How Has Computer Code Shaped Humanity?

Feb
1
Wednesday
 from 12:00 am to 1:00 am
ASU California Center
1111, S Broadway (map)
Virtual Event

Nearly 80 years after engineers programmed the first electronic computers, most of us still regard machines as supremely rational collections of electrical circuits, speaking in binary “1”s and “0”s. It can be easy to forget that software, the digital instructions that tell computers how to do their jobs, springs from the minds of living, breathing people. And these coders imbue their craft with the same impulses, insights, foibles, and failings that have driven human history for centuries.
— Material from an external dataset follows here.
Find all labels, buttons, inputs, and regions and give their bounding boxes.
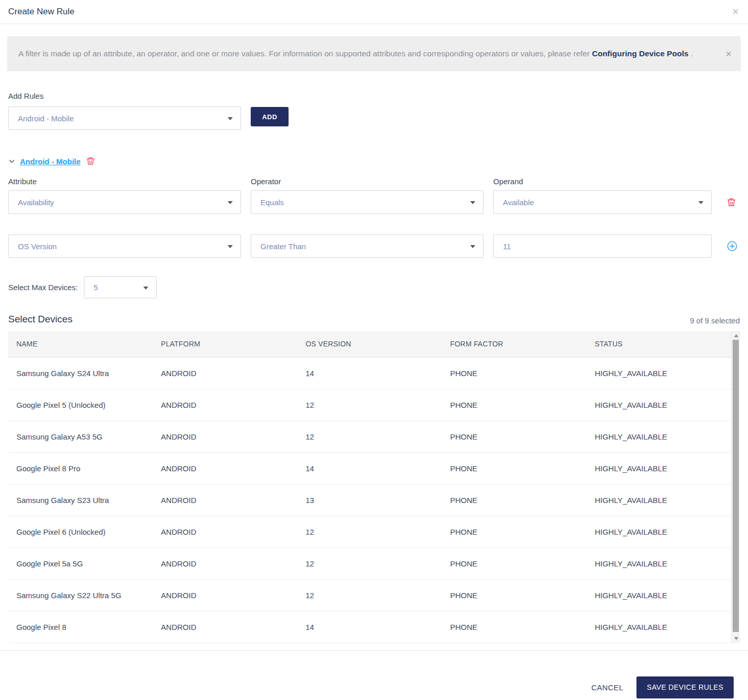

Ultimately, code works (or fails to work) because of the brilliance—or boneheadedness—of the people who write it. How do biases shape software, and ultimately, society? What does ethical programming look like? And how does computer code generate beauty, pain, discovery, love—reflecting and reimagining the very things that make us human?
Join Zócalo and Future Tense online and live at the ASU California Center in Los Angeles to ponder human decision-making’s impact on the digital world–and the ways that code, in turn, has shaped humanity.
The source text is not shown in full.